Hawaii technology companies are typically underfunded with venture capital by 1/5 to 1/10 what Mainland competitors can command for a comparable venture proposal. The funding deficit for tech companies here has gotten even worse with the current recessionary economy, pullback of venture capital firms from startup funding in general, and collapse of Act 221 tax credit incentives for Hawaii investors. As a result, Hawaii tech companies with good research innovations may have insufficient funds to conduct the R and D work needed to validate proof-of-concept into a commercializable or licensable product. Even if they can accomplish this step, commercialization would be difficult to achieve given Hawaii’s underdeveloped business infrastructure and impediments to cost-effective manufacturing, distribution and shipping to global markets.
One promising avenue for Hawaii tech companies to bridge their funding deficit and achieve commercialization is by outsourcing their R and D work to foreign countries having professional workers with high STEM skill levels employable at low labor rates relative to those in the U.S. Many countries produce STEM graduates with skill levels comparable to ours, but at 1/5 to 1/10 the wage cost. Countries like China, India and the Philippines are especially attractive given that English is spoken universally by science and engineering graduates and by most educated businesspeople.
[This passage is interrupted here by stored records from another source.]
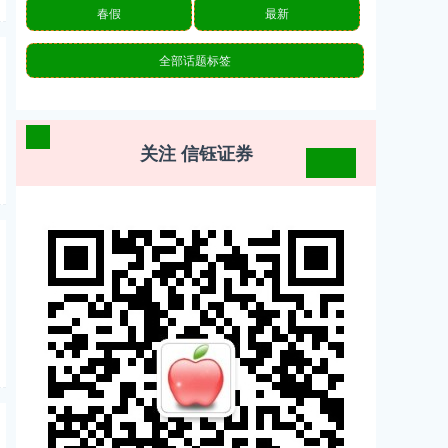
春假
最新
全部话题标签
关注 信钰证券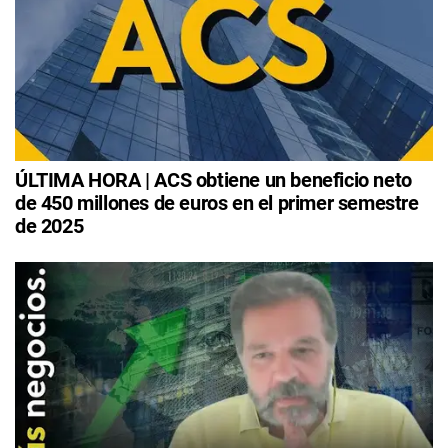
ÚLTIMA HORA | ACS obtiene un beneficio neto
de 450 millones de euros en el primer semestre
de 2025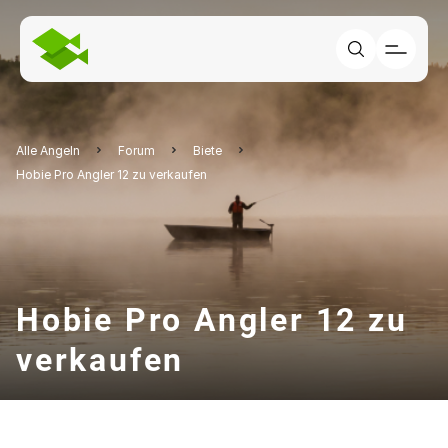
Alle Angeln
Forum
Biete
Hobie Pro Angler 12 zu verkaufen
Hobie Pro Angler 12 zu
verkaufen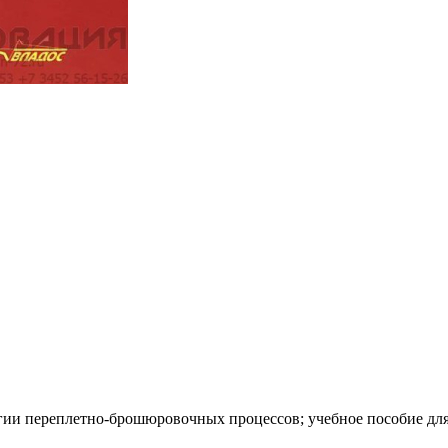
ии переплетно-брошюровочных процессов; учебное пособие для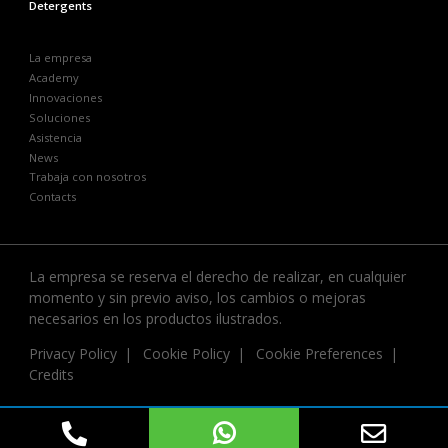
Detergents
La empresa
Academy
Innovaciones
Soluciones
Asistencia
News
Trabaja con nosotros
Contacts
La empresa se reserva el derecho de realizar, en cualquier
momento y sin previo aviso, los cambios o mejoras
necesarios en los productos ilustrados.
Privacy Policy
Cookie Policy
Cookie Preferences
Credits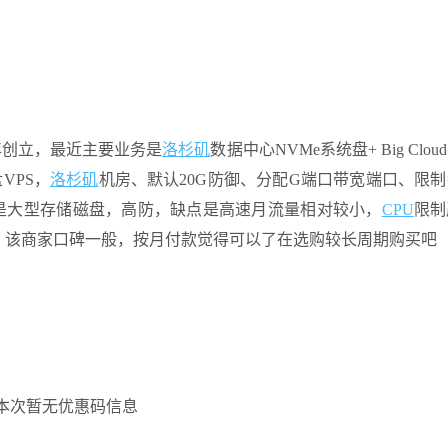
1年创立，最近主要业务是
洛杉矶
数据中心NVMe系统盘+ Big Clo
VPS，
洛杉矶
机房、默认20G防御、分配G端口带宽端口、限
优点是大型存储磁盘，高防，缺点是高速月流量相对较小，
CPU
限制
，该商家口碑一般，按月付款觉得可以了在选购较长周期购买吧
本次暂无优惠码信息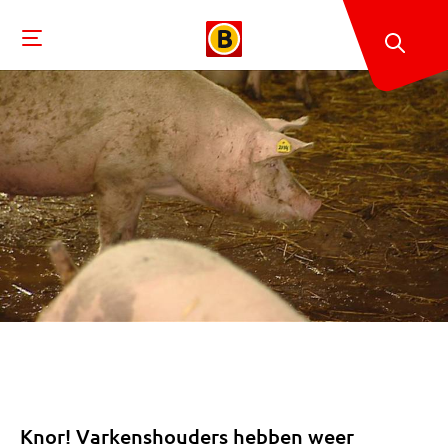
Knor! Varkenshouders hebben weer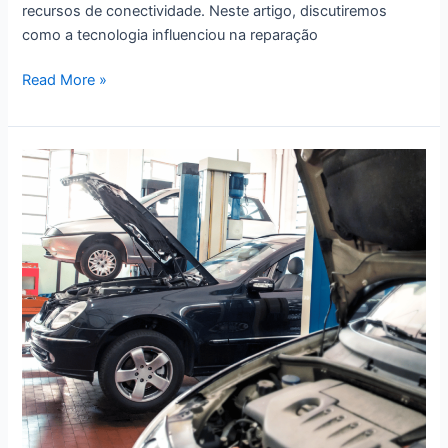
recursos de conectividade. Neste artigo, discutiremos
como a tecnologia influenciou na reparação
Como
Read More »
a
Tecnologia
Influenciou
na
Reparação
Automotiva
nos
Últimos
Anos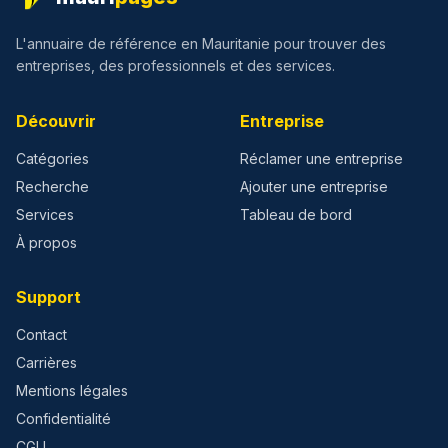
L'annuaire de référence en Mauritanie pour trouver des
entreprises, des professionnels et des services.
Découvrir
Entreprise
Catégories
Réclamer une entreprise
Recherche
Ajouter une entreprise
Services
Tableau de bord
À propos
Support
Contact
Carrières
Mentions légales
Confidentialité
CGU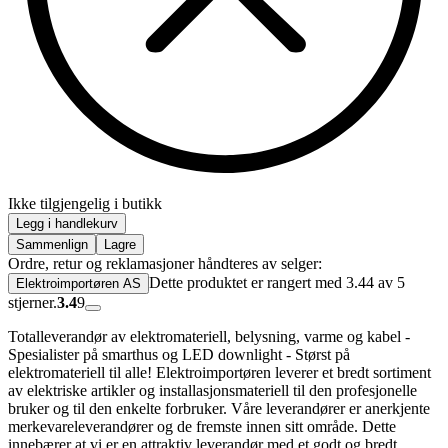
Ikke tilgjengelig i butikk
Legg i handlekurv
Sammenlign
Lagre
Ordre, retur og reklamasjoner håndteres av selger:
Dette produktet er rangert med 3.44 av 5
Elektroimportøren AS
stjerner.
3.4
9
Totalleverandør av elektromateriell, belysning, varme og kabel -
Spesialister på smarthus og LED downlight - Størst på
elektromateriell til alle! Elektroimportøren leverer et bredt sortiment
av elektriske artikler og installasjonsmateriell til den profesjonelle
bruker og til den enkelte forbruker. Våre leverandører er anerkjente
merkevareleverandører og de fremste innen sitt område. Dette
innebærer at vi er en attraktiv leverandør med et godt og bredt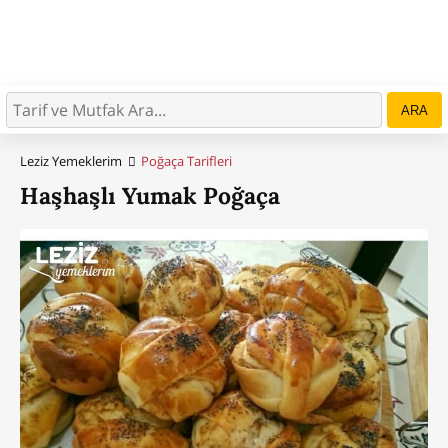
ARA
Leziz Yemeklerim
Poğaça Tarifleri
Haşhaşlı Yumak Poğaça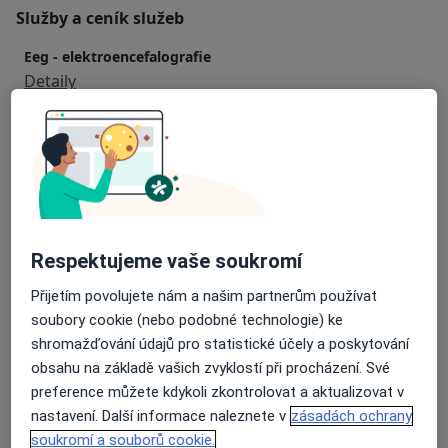
Služby a ceník služeb
Eeg - elektroencefalografie
Detaily
Emg - elektromyografie
Detaily
Neurologická konzultace
Detaily
Respektujeme vaše soukromí
Neurologické rehabilitace
Přijetím povolujete nám a našim partnerům používat
Detaily
soubory cookie (nebo podobné technologie) ke
shromažďování údajů pro statistické účely a poskytování
obsahu na základě vašich zvyklostí při procházení. Své
Neurologické vyšetření
Detaily
preference můžete kdykoli zkontrolovat a aktualizovat v
nastavení. Další informace naleznete v
zásadách ochrany
soukromí a souborů cookie.
+1 služba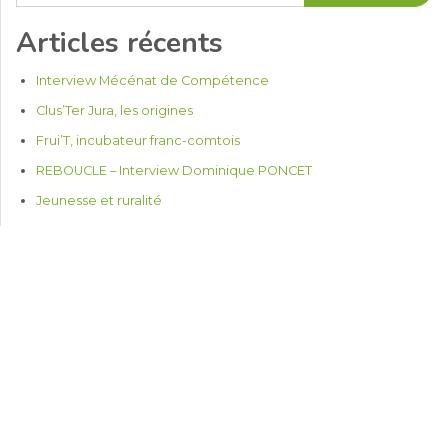
Articles récents
Interview Mécénat de Compétence
Clus’Ter Jura, les origines
Frui’T, incubateur franc-comtois
REBOUCLE – Interview Dominique PONCET
Jeunesse et ruralité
I recently toured a number of cities in the Philippines as part of a trade mission organized by the Filipino Chamber of Commerce of Hawaii. Besides promoting tourism to Hawaii and sister-city-state relationships with Philippine cities and provinces, the trade mission also explored possibilities for business relationships between Hawaii and Philippine companies. Business process outsourcing (BPO), such as for call-center operations, CAD and architectural drafting, medical records transcription, and data entry of written records, has developed into a major industry in the Philippines in recent years. With increasing technical sophistication, it is now moving into knowledge process outsourcing (KPO), such as agricultural field testing, medical clinical trials, IT programming, and ICT engineering.
A business model for a Hawaii tech company working with a Philippine partner might work like this:
1. The Hawaii tech company develops a new technology covered by U.S. and international patent filings, has a system design ready for testing, but has a small U.S. R and D budget.
2. A Philippine tech partner can do the field testing under an outsourcing contract on a wage scale 1/5 to 1/10 of the U.S. The Hawaii budget can therefore be stretched to encompass at least 2X or 3X more than can be obtained with the same budget in the U.S.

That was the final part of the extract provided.